New figures were given to a concluded Senate inquiry into the robo-debt system on Tuesday, in response to questions on notice posed by Labor and the Greens last year.
They showed that 10,560 debts were issued and then later reduced to zero in the 14 months between July 2016 and September last year. That’s about 6.4% of the total 165,000 debts raised during the period.
A total of 29,000 debts were either reduced, increased, or wiped completely, after new information was received from the welfare recipient. That meant the amount of debt raised by Centrelink was $15m less than the total initially demanded of recipients.
The government has routinely said the reduction of debts does not show flaws, but rather that welfare recipients can provide Centrelink with new, accurate information about their income and have their debts adjusted accordingly.
But critics say many people would have simply paid the initial debt without checking, either because they trusted the government, were confused, or were unable to track down the proper evidence to prove otherwise.

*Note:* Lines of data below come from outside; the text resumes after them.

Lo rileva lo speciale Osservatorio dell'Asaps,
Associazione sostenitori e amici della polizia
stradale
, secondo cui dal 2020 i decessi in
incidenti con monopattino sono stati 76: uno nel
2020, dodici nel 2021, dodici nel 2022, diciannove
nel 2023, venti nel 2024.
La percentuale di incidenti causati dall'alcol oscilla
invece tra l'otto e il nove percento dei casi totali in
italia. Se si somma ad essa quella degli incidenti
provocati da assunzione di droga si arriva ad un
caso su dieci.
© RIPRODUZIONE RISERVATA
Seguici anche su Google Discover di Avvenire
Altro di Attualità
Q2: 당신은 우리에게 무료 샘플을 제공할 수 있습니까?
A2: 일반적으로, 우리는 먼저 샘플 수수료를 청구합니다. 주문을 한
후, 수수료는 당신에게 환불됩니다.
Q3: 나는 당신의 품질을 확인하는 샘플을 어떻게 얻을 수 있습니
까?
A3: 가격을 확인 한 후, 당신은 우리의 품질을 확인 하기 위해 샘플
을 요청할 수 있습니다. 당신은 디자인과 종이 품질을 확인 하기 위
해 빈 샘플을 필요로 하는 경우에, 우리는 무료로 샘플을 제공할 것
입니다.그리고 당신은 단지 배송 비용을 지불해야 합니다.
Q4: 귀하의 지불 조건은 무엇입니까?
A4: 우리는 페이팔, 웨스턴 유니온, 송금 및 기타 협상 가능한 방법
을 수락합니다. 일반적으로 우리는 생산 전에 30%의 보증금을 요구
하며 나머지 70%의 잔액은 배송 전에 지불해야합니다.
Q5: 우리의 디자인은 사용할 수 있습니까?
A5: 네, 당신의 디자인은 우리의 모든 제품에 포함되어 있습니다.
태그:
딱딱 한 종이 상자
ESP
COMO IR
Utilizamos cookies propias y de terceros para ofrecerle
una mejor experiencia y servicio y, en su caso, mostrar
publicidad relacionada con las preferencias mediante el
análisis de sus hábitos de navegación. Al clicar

The shadow human services minister, Linda Burney, said the government ought to apologise to those affected.
“Receiving these kinds of debt notices can be a very anxious experience for people who are already managing very difficult and complex personal circumstances,” Burney said.

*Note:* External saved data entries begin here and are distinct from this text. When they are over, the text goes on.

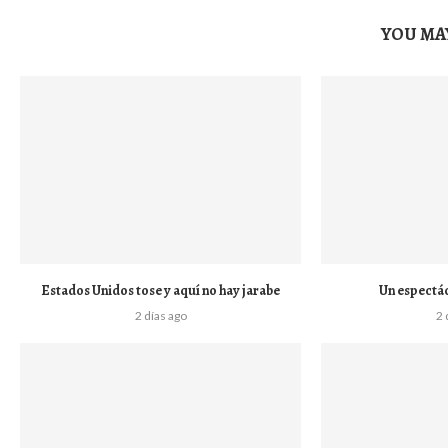
YOU MAY
Estados Unidos tose y aquí no hay jarabe
Un espectá
2 días ago
2 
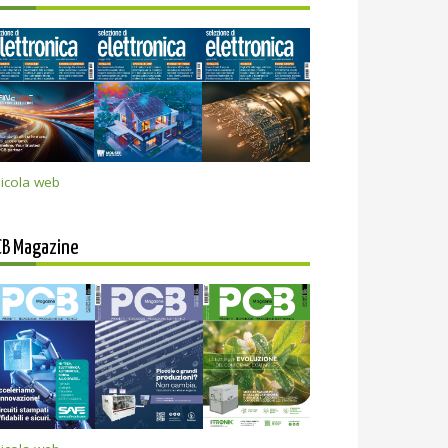
icola web
CB Magazine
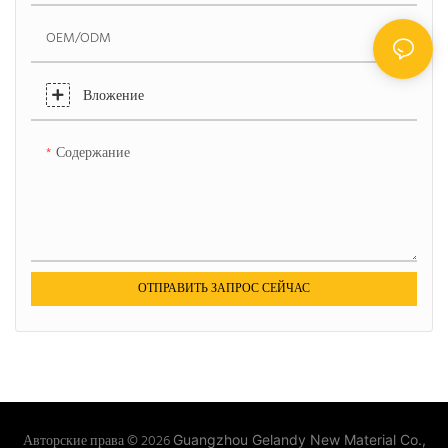
OEM/ODM
Вложение
Содержание
ОТПРАВИТЬ ЗАПРОС СЕЙЧАС
Авторские права © 2026
Guangzhou Gelandy New Material Co.,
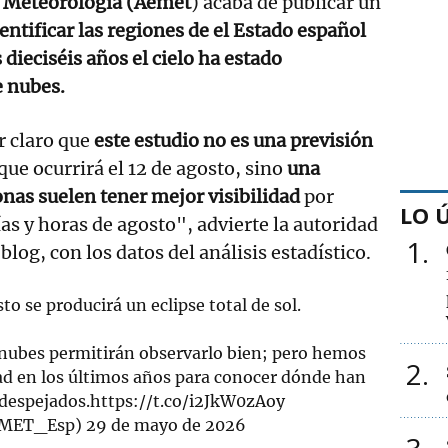
de Meteorología (Aemet
) acaba de publicar un
ntificar las regiones de el Estado español
 dieciséis años el cielo ha estado
 nubes.
 claro que
este estudio no es una previsión
que ocurrirá el 12 de agosto, sino
una
nas suelen tener mejor visibilidad
por
LO 
as y horas de agosto", advierte la autoridad
1
log, con los datos del análisis estadístico.
to se producirá un eclipse total de sol.
 nubes permitirán observarlo bien; pero hemos
2
ad en los últimos años para conocer dónde han
 despejados.
https://t.co/i2JkW0zAoy
MET_Esp)
29 de mayo de 2026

“The government should apologise to the over 10,500 people whose debts were reduced to zero.”
A spokesman for the Department of Human Services, Hank Jongen, said improvements had been made to the system. He said the department supported a “flexible, fair, and realistic approach to debt collection”.
“Taxpayers are happy to support those who are in genuine need but they expect integrity in the system, and the online compliance intervention is just one activity in place to achieve this,” Jongen said.
Jongen said the department considered an individual’s financial and personal circumstances when negotiating payment arrangements. That helped to explain the discrepancy between the volume of debts identified ($350m) and debts recovered ($84m). He said debts were not always recovered immediately, or even within the same financial year they were raised.
Jongen cited the commonwealth ombudsman report that said it was fair and reasonable for the department to ask customers to explain discrepancies in the information they reported to Centrelink.
The ombudsman’s report made a series of criticisms of the system and the department’s approach to its implementation, but also found it was able to accurately calculate debts if it was given the right information.
The government is continuing its crackdown on overpayments to welfare recipients and still boasts of its ability to use automated data matching processes to claw back debts.
Last week, it claimed the system was allowing it to conduct 600,000 checks every year, which it said was “half a million more than when Labor were in government in 2012-13”.
Jongen said department paused the mailout of initial letters in early November so that people did not receive “a debt notice over the Christmas period”.
The letters resumed in mid-January this year.